Majid Khadduri, founder of the SAIS Middle Eastern Studies program at John Hopkins, writes on the politics surrounding the formation of the League of Arab States. The article was written in 1946 while he was serving in the Foreign Office of Iraq.
"The Arab World," said Mr. Anthony Eden, British Secretary of State for Foreign Affairs, in his speech at the Mansion House, May 29, 1941, "has made great strides since the settlement reached at the end of the last war, and many Arab thinkers desire for the Arab peoples a greater degree of unity than they now enjoy. In reaching out towards this unity, they hope for our support. No such appeal from our friends should go unanswered. It seems to me both natural and right that the cultural and economic ties, too, should be strengthened. His Majesty's Government for their part will give their full support to any scheme that commands general approval."

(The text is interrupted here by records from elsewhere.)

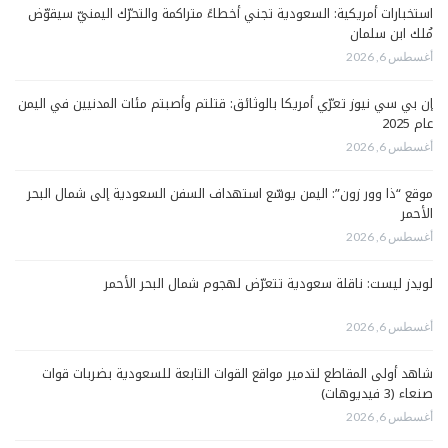
استخبارات أمريكية: السعودية تجني أخطاءً متراكمة والتحرّك اليمنيّ سيقوّض
مُلك ابن سلمان
أغسطس 6, 2026
إن بي سي نيوز تعرّي أمريكا بالوثائق: قتلتم وأصبتم مئات المدنيين في اليمن
عام 2025
أغسطس 6, 2026
موقع “ذا وور زون”: اليمن يوسّع استهداف السفن السعودية إلى شمال البحر
الأحمر
أغسطس 6, 2026
لويدز ليست: ناقلة سعودية تتعرّض لهجوم شمال البحر الأحمر
أغسطس 6, 2026
شاهد أولى المقاطع لتدمير مواقع القوات التابعة للسعودية بضربات قوات
صنعاء (3 فيديوهات)
أغسطس 6, 2026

The Arab nationalists long ago aspired to achieve the ideal of an Arab union, or federation. But, they maintained, European imperialism had deliberately prevented the realization of that ideal. The Arabs had fought on the side of the Allies in the first World War in order to achieve their freedom from Ottoman rule; but, following that war, the Arab World was detached from Turkish sovereignty only to be dominated by European Powers who, by applying the principle of mandatory tutelage,
sought to satisfy their imperialistic interests. Moreover, the nationalists contended, the Arab World was deliberately divided into separate countries in order to make easy their domination by creating small and hopelessly weak states.